The following article, written by Lasana Liburd, was first published in the Trinidad Express on Thursday 4 December 2003—just four months after Jason Scotland’s arrival at Scotland Premier League (SPL) club, Dundee United, from Defence Force FC:
“Coaches [of the national team] used to watch me and turn their face,” said Dundee United and Trinidad and Tobago striker Jason Scotland. “It was real frustrating for me because I was the [Pro League] top scorer for about three seasons and players who were not scoring as much for their clubs were ahead of me…
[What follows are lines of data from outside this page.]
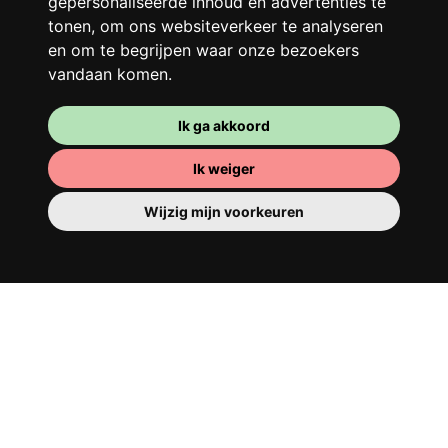
gepersonaliseerde inhoud en advertenties te
beter!
tonen, om ons websiteverkeer te analyseren
en om te begrijpen waar onze bezoekers
vandaan komen.
Ik ga akkoord
Ik weiger
Wijzig mijn voorkeuren
Je kamer
Je beschikt er over een volledig ingerichte
kamer, dus je hoeft niets te verhuizen. Er is
natuurlijk een badkamer om je op te
tutten - privé of om te delen met je
huisgenoten.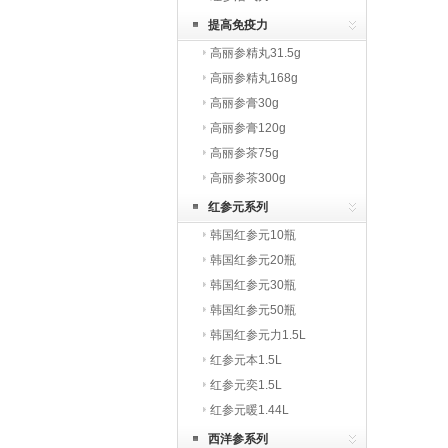
提高免疫力
高丽参精丸31.5g
高丽参精丸168g
高丽参膏30g
高丽参膏120g
高丽参茶75g
高丽参茶300g
红参元系列
韩国红参元10瓶
韩国红参元20瓶
韩国红参元30瓶
韩国红参元50瓶
韩国红参元力1.5L
红参元本1.5L
红参元奕1.5L
红参元暖1.44L
西洋参系列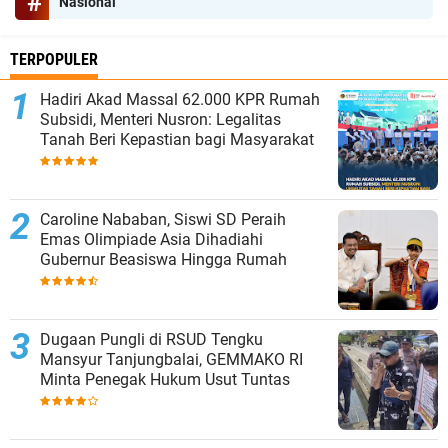
Nasional
TERPOPULER
Hadiri Akad Massal 62.000 KPR Rumah
Subsidi, Menteri Nusron: Legalitas
Tanah Beri Kepastian bagi Masyarakat
Caroline Nababan, Siswi SD Peraih
Emas Olimpiade Asia Dihadiahi
Gubernur Beasiswa Hingga Rumah
Dugaan Pungli di RSUD Tengku
Mansyur Tanjungbalai, GEMMAKO RI
Minta Penegak Hukum Usut Tuntas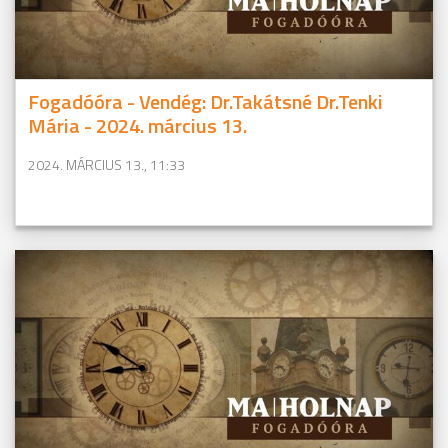
Fogadóóra - Vendég: Dr.Takátsné Dr.Tenki
Mária - 2024. március 13.
2024. MÁRCIUS 13., 11:33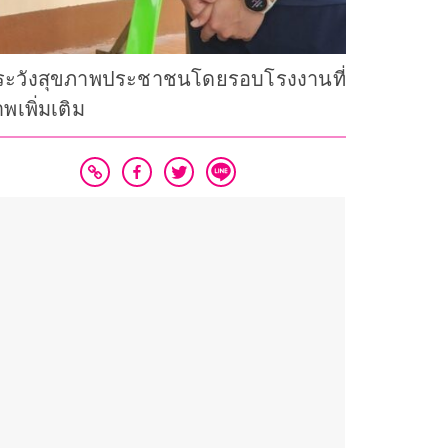
ฝ้าระวังสุขภาพประชาชนโดยรอบโรงงานที่
เพิ่มเติม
“But they can’t turn their face now.”
Chip on each shoulder and skilled with either foot, Scotland is ready to harness the talent that caught the eye while a Malick schoolboy and blossomed on the senior stage with CL Financial San Juan Jabloteh and, finally, Defence Force.
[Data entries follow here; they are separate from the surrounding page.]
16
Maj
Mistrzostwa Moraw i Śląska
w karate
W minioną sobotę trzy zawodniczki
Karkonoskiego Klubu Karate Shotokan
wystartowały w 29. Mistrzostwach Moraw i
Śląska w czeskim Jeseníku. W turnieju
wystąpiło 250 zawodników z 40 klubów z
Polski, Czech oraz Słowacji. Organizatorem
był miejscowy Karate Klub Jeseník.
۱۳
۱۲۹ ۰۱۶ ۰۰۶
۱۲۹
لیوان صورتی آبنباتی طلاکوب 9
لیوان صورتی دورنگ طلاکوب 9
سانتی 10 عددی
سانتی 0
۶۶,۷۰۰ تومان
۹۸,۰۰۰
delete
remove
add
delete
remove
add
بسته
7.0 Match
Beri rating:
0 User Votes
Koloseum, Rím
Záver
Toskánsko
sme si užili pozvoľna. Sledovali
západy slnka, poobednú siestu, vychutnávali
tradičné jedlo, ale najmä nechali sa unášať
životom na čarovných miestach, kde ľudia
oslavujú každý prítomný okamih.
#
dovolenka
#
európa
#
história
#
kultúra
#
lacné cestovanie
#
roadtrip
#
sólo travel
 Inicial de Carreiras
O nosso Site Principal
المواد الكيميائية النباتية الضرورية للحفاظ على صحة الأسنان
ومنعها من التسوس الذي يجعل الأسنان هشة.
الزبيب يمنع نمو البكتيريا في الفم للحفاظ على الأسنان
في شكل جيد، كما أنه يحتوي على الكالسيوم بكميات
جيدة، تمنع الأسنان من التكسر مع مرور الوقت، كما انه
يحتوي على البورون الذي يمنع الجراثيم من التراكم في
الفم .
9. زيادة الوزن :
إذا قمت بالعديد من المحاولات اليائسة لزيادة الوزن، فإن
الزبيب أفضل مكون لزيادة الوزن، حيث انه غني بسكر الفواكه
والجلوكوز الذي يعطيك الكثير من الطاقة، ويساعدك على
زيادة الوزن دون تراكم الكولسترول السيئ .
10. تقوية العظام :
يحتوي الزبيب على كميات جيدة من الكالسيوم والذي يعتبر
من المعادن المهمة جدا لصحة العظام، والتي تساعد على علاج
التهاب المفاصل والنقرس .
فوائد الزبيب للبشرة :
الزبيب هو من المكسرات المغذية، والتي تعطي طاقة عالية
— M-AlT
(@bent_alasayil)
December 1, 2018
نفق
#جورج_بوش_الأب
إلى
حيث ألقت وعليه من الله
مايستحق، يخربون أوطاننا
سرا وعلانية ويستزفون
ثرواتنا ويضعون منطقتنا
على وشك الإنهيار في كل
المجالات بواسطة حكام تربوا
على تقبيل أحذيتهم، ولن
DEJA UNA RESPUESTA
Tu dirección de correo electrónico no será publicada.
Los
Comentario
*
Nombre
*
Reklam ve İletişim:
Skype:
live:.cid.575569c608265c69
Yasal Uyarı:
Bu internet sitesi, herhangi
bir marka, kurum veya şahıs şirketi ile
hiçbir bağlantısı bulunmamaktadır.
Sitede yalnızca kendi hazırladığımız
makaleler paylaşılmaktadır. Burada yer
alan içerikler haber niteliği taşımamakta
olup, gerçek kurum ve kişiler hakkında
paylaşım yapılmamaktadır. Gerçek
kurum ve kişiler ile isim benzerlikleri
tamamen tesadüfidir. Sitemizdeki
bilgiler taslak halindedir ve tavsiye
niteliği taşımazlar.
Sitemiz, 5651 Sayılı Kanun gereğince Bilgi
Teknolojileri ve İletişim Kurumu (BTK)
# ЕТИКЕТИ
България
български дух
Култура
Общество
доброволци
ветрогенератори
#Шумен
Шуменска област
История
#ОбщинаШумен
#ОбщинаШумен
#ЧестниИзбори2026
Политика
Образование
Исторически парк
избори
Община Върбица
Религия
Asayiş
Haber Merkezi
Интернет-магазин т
His list of accolades in the Trinidad and Tobago game comprise two Pro League top scorer titles and a Young Player of the Year award while he was an all-star at Secondary Schools Football League (SSFL) level.
Few at the Hasely Crawford Stadium on 29 January 2003 would forget Scotland’s captivating performance in a 2-1 loss to Finland that threatened to overshadow the protest of 19 senior players, two days earlier, which almost derailed the international fixture.
Yet, Scotland was not assured of a starting place up until the infamous strike and was an unused substitute for coach Hannibal Najjar in the preceding Concacaf Gold Cup qualifiers. It was particularly galling considering that Najjar did not use the likes of Arnold Dwarika, Otis Seaton and Nigel Pierre in that stage of the series for various reasons.
Najjar was soon trumpeting Scotland’s obvious skill; his burst of speed, powerful shots from either boot and ability to hold up the ball and take on players. Those were the traits that won him his first cap, almost three years earlier, under Ian Porterfield in a World Cup qualifier.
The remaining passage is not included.